The main driver of this year’s outlook is the anticipated development of El Niño this summer, according to NOAA.

El Niño, referring to a periodic warming in sea surface temperatures across the central and east-central Equatorial Pacific, causes stronger wind shear, which reduces the number and intensity of tropical storms and hurricanes, NOAA says.
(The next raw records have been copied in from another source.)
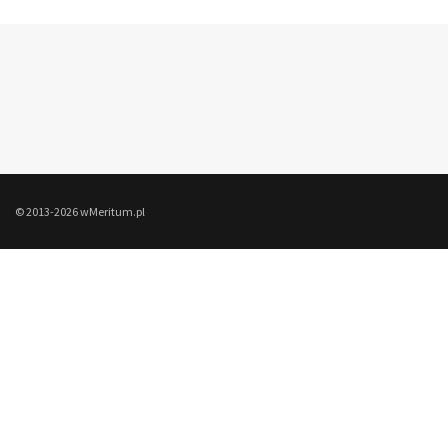
© 2013-2026 wMeritum.pl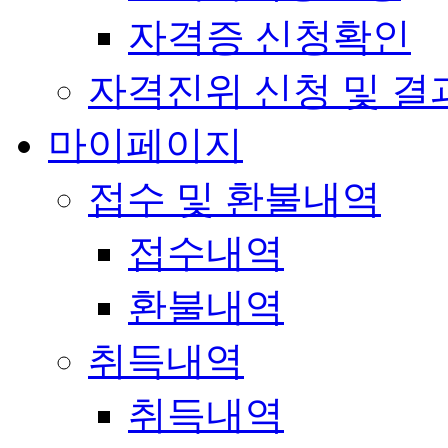
자격증 신청확인
자격진위 신청 및 결
마이페이지
접수 및 환불내역
접수내역
환불내역
취득내역
취득내역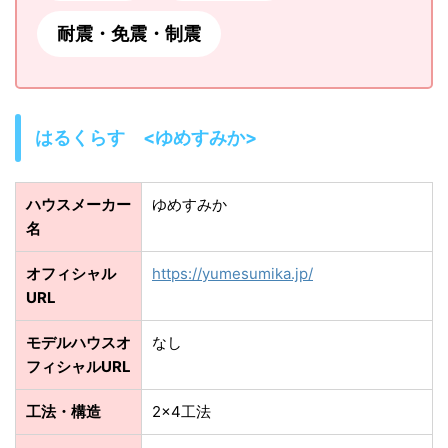
耐震・免震・制震
はるくらす <ゆめすみか>
ハウスメーカー
ゆめすみか
名
オフィシャル
https://yumesumika.jp/
URL
モデルハウスオ
なし
フィシャルURL
工法・構造
2×4工法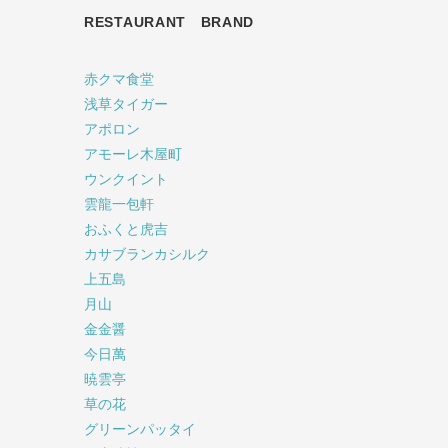
RESTAURANT BRAND
赤クマ食堂
浅草タイガー
アポロン
アモーレ木屋町
ウンクイント
雲龍一包軒
おふくと虎吉
カサブランカシルク
上五島
月山
金金醤
今日萬
暁雲亭
草の花
グリーンパッタイ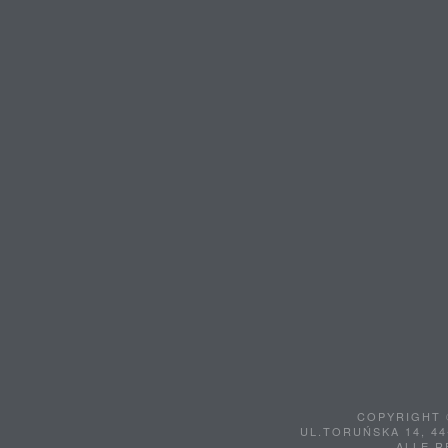
COPYRIGHT 
UL.TORUŃSKA 14, 44
ALLE 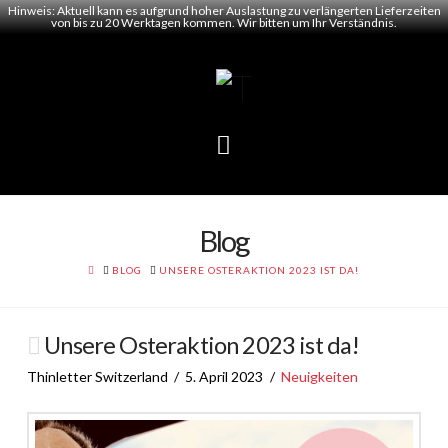
Hinweis: Aktuell kann es aufgrund hoher Auslastung zu verlängerten Lieferzeiten
von bis zu 20 Werktagen kommen. Wir bitten um Ihr Verständnis.
Navigation
Blog
HOME
BLOG
UNSERE OSTERAKTION 2023 IST DA!
Unsere Osteraktion 2023 ist da!
Thinletter Switzerland
5. April 2023
Neuigkeiten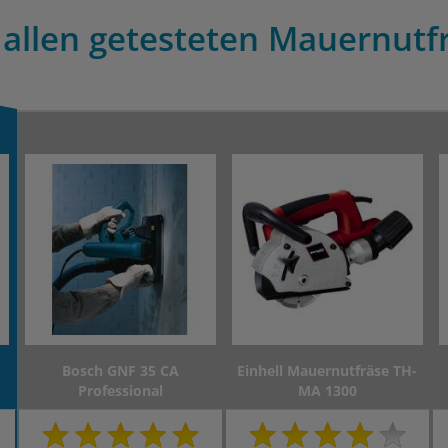
 allen getesteten Mauernutfr
Bosch GNF 35 CA
Einhell Mauernutfräse TH-
Professional
MA 1300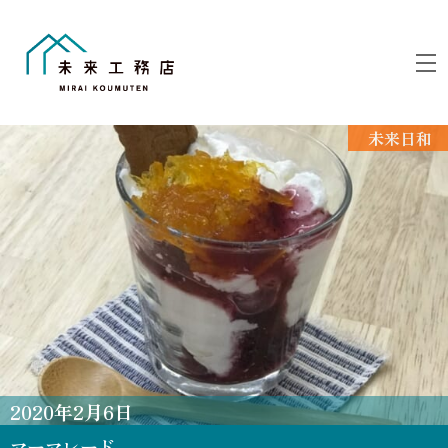
Skip
to
M
content
未来日和
2020
年
2
月
6
日
マーマレード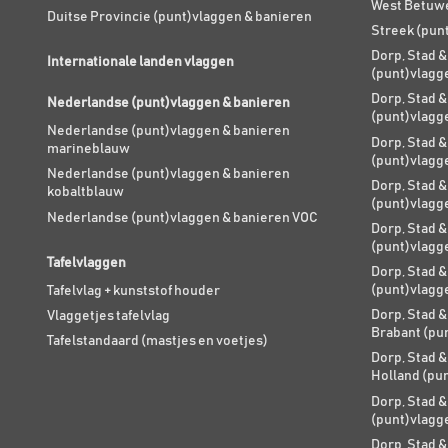
West Betuw
Duitse Provincie (punt)vlaggen & banieren
Streek (pun
Dorp, Stad &
Internationale landen vlaggen
(punt)vlagg
Dorp, Stad &
Nederlandse (punt)vlaggen & banieren
(punt)vlagg
Nederlandse (punt)vlaggen & banieren
Dorp, Stad &
marineblauw
(punt)vlagg
Nederlandse (punt)vlaggen & banieren
Dorp, Stad &
kobaltblauw
(punt)vlagg
Nederlandse (punt)vlaggen & banieren VOC
Dorp, Stad &
(punt)vlagg
Tafelvlaggen
Dorp, Stad &
(punt)vlagg
Tafelvlag + kunststof houder
Dorp, Stad &
Vlaggetjes tafelvlag
Brabant (pu
Tafelstandaard (mastjes en voetjes)
Dorp, Stad &
Holland (pu
Dorp, Stad &
(punt)vlagg
Dorp, Stad &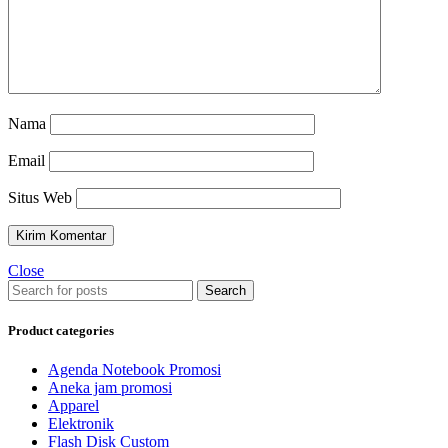
Nama
Email
Situs Web
Close
Search
Product categories
Agenda Notebook Promosi
Aneka jam promosi
Apparel
Elektronik
Flash Disk Custom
El Niño can also strengthen the trade winds and increase the atmospheric stability across the tropical Atlantic, making it more difficult for cloud systems coming off of Africa to intensify into tropical storms.

“Thanks to the environmental intelligence from NOAA’s network of earth observations, our scientists and meteorologists can provide life-saving products like our new storm surge threat map and our hurricane forecasts,” said Kathryn Sullivan, Ph.D., NOAA administrator. “And even though we expect El Niño to suppress the number of storms this season, it’s important to remember it takes only one land falling storm to cause a disaster.”

Of note, this year NOAA is rolling out new tools at the National Hurricane Center, including an experimental mapping tool that will be used to show communities their storm surge flood threat, as well as additional testing of NOAA’s Hurricane Weather Research and Forecasting model (HWRF), which this year shows a 10 percent improvement in the model compared to last year.

NOAA warns that the seasonal hurricane outlook is not a hurricane landfall forecast, as it does not predict how many storms will hit land or where a storm will strike.

“It only takes one hurricane or tropical storm making landfall to have disastrous impacts on our communities,” said Joe Nimmich, FEMA associate administrator for Response and Recovery. “Just last month, Pensacola, Florida saw five inches of rain in 45 minutes – without a tropical storm or hurricane. We need you to be ready.”

NOAA adds that the outlook for the Eastern Pacific basin is for a near-normal or above-normal hurricane season, and the Central Pacific basin is also expected to have a near-normal or above-normal season.

NOAA will issue an updated outlook for the Atlantic hurricane season in early August, just prior to the historical peak of the season.